Poort et al. found no significant differences in the development of CRF between patients with endometrial and ovarian cancer [29], and Sekse et al. did not notice a considerable difference between the gynecological cancer types and the development of CRF [10]. Moreover, there has been limited research on the relationship between cancer type and CRF, and most of the results that have been obtained have been inconclusive.
Our study proposed a five-item predictive model for helping physicians identify those patients that may seek more fatigue-related management. The five-item predictive model demonstrated an outstanding performance with an AUC of 0.9438. Our predictive model may be the first model to identify gynecological cancer patients who require more fatigue-related management. Our study also showed that patients with endometrial and cervical cancers had a significantly higher probability of developing CRF.

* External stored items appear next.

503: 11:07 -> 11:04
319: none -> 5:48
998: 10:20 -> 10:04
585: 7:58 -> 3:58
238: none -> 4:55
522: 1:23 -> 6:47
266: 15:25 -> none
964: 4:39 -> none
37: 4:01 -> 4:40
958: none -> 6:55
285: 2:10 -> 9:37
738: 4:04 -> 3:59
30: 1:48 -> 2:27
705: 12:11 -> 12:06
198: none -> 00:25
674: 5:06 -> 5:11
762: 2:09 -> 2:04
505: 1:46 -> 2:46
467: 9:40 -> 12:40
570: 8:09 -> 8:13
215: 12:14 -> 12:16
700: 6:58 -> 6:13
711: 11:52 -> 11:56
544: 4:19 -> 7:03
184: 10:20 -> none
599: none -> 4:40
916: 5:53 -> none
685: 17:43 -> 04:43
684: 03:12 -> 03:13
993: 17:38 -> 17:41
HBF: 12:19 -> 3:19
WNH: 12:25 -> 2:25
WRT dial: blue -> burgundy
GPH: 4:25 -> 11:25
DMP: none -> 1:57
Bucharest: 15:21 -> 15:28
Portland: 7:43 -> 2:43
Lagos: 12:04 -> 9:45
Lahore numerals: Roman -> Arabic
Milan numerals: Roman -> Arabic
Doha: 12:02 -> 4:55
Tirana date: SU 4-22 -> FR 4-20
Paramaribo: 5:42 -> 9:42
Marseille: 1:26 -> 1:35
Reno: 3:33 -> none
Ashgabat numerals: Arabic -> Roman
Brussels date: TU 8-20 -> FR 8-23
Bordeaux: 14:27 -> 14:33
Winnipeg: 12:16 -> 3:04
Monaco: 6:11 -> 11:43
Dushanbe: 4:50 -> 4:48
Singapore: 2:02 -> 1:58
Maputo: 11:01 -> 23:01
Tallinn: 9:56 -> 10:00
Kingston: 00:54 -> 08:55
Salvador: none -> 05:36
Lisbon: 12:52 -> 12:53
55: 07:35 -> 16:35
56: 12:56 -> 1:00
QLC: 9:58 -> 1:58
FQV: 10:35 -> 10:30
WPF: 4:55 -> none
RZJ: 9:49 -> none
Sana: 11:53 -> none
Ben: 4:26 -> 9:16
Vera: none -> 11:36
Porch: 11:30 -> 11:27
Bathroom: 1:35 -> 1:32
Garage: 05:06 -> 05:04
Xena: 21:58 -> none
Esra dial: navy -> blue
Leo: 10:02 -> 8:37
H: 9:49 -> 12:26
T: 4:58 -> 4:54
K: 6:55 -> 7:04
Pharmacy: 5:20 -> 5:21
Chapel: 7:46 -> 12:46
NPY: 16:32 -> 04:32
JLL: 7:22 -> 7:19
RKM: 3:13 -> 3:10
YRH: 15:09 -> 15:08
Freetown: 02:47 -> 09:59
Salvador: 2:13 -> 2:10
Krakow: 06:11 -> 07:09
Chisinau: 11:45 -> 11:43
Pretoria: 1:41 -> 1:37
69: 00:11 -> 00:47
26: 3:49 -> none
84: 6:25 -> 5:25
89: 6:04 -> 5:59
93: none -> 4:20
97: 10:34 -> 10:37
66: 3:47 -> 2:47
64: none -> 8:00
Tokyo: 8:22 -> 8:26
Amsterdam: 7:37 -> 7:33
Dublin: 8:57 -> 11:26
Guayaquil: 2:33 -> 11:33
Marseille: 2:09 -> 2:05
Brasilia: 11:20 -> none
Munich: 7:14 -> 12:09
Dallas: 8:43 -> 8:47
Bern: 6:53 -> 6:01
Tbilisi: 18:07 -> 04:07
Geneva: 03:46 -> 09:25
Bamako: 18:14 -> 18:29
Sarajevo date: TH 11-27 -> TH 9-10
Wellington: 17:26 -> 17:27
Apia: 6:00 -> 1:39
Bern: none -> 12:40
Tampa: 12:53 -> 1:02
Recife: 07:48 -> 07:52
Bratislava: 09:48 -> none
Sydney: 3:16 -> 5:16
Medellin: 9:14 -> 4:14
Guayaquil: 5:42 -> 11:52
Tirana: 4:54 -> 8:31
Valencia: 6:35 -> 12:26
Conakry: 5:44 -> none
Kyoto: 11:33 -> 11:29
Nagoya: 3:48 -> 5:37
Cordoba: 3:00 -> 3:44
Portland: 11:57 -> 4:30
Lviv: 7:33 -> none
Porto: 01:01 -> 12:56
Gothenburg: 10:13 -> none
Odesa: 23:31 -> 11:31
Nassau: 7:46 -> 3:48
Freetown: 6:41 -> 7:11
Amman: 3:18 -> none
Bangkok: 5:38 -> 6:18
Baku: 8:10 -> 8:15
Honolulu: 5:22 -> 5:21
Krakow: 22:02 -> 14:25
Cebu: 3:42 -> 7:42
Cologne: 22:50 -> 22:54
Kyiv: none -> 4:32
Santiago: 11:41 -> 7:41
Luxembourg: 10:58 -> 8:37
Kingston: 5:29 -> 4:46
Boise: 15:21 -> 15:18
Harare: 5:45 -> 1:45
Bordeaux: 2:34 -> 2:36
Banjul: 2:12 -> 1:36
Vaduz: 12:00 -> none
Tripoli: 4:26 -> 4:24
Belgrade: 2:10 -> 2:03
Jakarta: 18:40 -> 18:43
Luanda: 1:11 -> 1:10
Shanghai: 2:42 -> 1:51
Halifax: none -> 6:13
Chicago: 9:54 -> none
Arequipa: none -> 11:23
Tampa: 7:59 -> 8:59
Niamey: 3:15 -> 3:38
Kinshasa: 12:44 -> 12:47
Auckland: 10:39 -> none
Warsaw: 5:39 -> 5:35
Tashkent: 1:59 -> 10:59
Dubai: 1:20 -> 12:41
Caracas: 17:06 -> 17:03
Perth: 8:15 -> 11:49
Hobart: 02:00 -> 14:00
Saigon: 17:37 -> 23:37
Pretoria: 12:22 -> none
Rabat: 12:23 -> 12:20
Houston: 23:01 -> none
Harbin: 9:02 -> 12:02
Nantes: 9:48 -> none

4.2. The Other Predictive Model
There has been limited research on predictive models for CRF. Among female cancer patients, most of the proposed predictors for CRF were developed for breast cancer patients. Haghighat et al. conducted a prospective study with 112 breast cancer patients, suggesting that depression, anxiety, and pain were significant predictors of CRF [30]. Von Ah et al. proposed that mood disturbance was the most important predictor of CRF before, during, and after adjuvant therapy in breast cancer patients [31]. Schultz et al. indicated that a higher tumor grade and insomnia were predictors of significant CRF in breast cancer patients [19]. On the other hand, a predictive CRF model has also been proposed for patients of all cancer types. Hwang et al. proposed a multidimensional predictive model for CRF, including sadness, drowsiness, pain, poor appetite, irritability, and dyspnea. The AUC of the multidimensional model was 0.88 [32]. Agarwal et al. evaluated 110 patients with advanced cancer and suggested that pain, physical function, ECOG performance status score, tiredness, and albumin levels were independent predictors of CRF [18]. Unlike the above predictors, we proposed a predictive model that incorporated data that can be collected easily from the patients’ clinical information without the use of additional questionnaires., which significantly facilitates the evaluation of CRF in clinical practice.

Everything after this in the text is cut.